## Exercise description
Could you copy each line of the listing that holds "soeursdesetoiles"?

## Source records

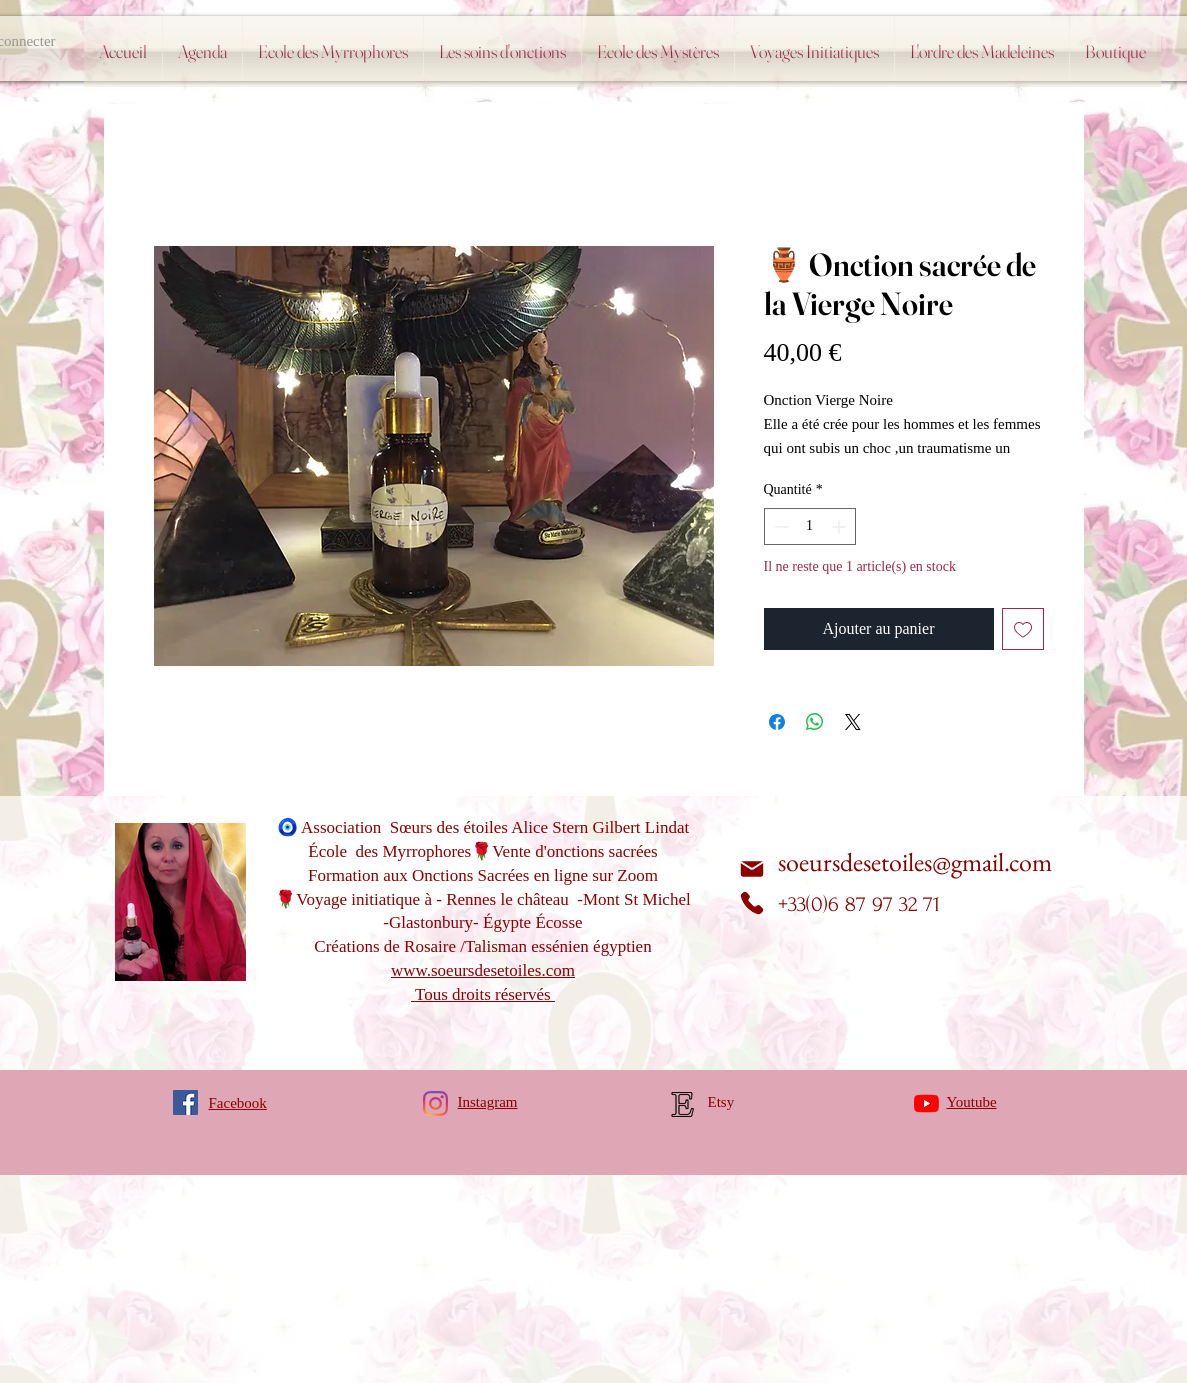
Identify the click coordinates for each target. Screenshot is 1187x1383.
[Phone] (752, 903)
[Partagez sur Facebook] (777, 722)
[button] (658, 51)
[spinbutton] (810, 526)
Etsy (721, 1102)
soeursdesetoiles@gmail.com (915, 862)
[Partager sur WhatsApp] (815, 722)
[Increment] (840, 526)
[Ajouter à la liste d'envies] (1023, 629)
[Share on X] (853, 722)
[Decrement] (779, 526)
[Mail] (752, 868)
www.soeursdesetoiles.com (483, 970)
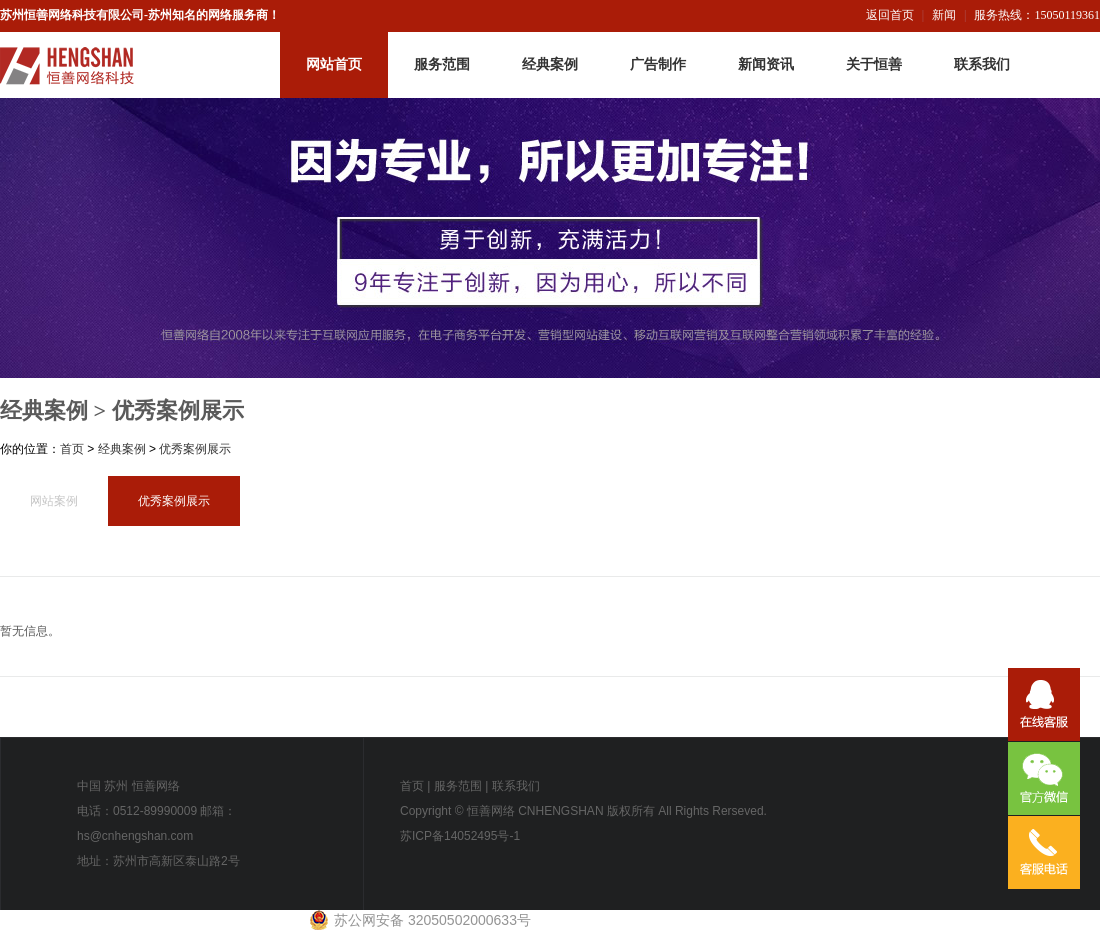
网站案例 (54, 501)
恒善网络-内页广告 (550, 238)
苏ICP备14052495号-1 (460, 836)
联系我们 (982, 64)
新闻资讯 (766, 64)
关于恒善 (874, 64)
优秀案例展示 (178, 410)
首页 (72, 449)
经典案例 (550, 64)
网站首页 (334, 64)
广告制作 (658, 64)
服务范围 (442, 64)
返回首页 (890, 15)
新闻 (944, 15)
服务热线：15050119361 (1037, 15)
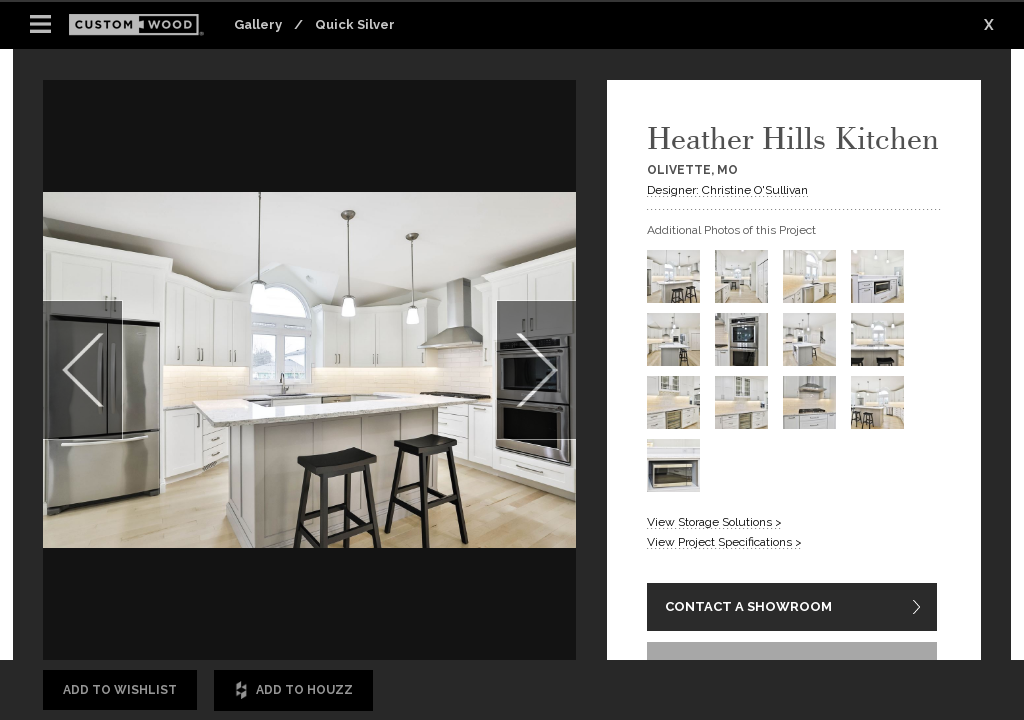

## Solution for this task
soeursdesetoiles@gmail.com (915, 862)
www.soeursdesetoiles.com (483, 970)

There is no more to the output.